## Instructions to follow
Lines with the string "agrarzone" must each be copied from the listing.

## The input

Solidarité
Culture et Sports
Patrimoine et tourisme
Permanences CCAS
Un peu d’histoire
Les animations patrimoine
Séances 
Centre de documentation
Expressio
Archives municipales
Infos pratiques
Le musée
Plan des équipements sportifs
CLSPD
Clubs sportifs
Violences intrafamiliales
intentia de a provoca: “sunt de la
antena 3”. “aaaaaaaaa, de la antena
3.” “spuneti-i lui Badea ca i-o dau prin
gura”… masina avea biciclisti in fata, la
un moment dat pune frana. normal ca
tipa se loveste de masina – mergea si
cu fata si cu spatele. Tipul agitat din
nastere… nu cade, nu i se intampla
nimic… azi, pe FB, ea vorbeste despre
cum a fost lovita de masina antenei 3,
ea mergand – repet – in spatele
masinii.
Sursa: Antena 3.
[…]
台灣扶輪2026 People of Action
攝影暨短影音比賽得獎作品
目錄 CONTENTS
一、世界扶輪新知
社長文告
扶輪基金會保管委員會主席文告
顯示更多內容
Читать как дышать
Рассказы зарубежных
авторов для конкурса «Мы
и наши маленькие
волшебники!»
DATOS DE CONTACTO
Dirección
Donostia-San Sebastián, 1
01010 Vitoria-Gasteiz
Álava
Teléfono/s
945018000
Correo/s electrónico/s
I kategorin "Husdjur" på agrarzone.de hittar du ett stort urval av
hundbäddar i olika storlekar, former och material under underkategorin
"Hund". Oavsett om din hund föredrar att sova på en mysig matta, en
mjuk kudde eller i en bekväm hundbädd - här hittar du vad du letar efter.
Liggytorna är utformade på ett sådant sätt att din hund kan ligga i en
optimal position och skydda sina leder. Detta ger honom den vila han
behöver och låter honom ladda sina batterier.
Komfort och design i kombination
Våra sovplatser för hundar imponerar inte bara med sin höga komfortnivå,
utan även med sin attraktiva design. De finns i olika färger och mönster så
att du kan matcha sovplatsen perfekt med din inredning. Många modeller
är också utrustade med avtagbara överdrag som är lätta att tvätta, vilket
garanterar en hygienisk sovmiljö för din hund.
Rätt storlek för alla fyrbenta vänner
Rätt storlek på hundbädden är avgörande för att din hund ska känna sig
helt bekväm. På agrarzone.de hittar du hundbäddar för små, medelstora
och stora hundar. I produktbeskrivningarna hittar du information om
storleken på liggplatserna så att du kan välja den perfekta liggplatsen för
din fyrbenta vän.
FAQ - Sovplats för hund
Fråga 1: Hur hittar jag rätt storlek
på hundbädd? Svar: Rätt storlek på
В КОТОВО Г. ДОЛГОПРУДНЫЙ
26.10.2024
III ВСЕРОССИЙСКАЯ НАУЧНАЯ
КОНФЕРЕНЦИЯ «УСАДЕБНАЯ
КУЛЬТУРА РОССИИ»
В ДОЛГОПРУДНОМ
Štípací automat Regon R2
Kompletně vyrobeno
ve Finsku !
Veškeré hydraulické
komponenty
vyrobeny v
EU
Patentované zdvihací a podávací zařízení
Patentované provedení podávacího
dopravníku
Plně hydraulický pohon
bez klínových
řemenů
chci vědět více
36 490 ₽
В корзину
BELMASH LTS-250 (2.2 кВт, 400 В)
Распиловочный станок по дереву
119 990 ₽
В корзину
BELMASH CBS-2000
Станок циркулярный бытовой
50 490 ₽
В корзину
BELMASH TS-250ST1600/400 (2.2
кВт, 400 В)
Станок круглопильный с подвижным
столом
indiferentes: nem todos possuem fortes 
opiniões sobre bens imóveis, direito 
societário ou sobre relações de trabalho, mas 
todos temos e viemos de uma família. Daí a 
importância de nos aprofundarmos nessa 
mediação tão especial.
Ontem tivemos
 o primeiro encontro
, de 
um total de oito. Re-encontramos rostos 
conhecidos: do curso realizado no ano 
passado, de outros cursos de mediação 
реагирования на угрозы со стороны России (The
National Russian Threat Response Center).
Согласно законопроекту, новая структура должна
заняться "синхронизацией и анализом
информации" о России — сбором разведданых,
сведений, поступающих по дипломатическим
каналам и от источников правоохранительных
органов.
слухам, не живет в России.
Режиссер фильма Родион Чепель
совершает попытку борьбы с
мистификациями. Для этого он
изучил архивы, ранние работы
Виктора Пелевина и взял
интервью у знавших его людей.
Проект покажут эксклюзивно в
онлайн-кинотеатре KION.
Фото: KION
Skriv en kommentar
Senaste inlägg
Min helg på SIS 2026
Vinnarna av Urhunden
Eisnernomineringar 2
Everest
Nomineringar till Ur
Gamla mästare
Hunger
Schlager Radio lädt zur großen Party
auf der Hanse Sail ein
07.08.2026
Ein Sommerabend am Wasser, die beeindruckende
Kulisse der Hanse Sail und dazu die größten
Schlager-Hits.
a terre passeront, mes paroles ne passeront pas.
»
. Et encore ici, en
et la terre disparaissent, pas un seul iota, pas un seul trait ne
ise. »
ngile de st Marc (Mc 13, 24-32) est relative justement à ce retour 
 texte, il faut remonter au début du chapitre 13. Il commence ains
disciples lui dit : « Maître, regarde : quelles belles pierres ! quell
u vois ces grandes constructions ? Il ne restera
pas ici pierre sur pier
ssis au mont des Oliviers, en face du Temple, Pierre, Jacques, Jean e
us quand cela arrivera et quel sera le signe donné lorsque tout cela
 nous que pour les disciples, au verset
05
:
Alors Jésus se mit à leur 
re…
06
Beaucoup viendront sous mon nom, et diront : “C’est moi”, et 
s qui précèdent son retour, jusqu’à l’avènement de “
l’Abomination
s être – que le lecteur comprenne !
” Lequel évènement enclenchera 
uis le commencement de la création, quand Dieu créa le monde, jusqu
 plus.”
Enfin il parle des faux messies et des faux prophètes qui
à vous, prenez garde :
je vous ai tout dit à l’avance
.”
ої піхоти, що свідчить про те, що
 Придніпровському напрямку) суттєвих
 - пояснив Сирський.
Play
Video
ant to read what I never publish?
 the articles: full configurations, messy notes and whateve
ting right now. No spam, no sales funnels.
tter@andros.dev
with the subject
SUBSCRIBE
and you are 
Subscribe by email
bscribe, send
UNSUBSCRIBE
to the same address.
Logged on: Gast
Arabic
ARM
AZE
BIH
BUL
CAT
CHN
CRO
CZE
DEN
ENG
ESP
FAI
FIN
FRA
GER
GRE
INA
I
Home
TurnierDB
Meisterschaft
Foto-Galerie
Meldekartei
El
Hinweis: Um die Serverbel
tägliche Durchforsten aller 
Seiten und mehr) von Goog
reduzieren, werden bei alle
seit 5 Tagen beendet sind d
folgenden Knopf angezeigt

## Exercise result
I kategorin "Husdjur" på agrarzone.de hittar du ett stort urval av
helt bekväm. På agrarzone.de hittar du hundbäddar för små, medelstora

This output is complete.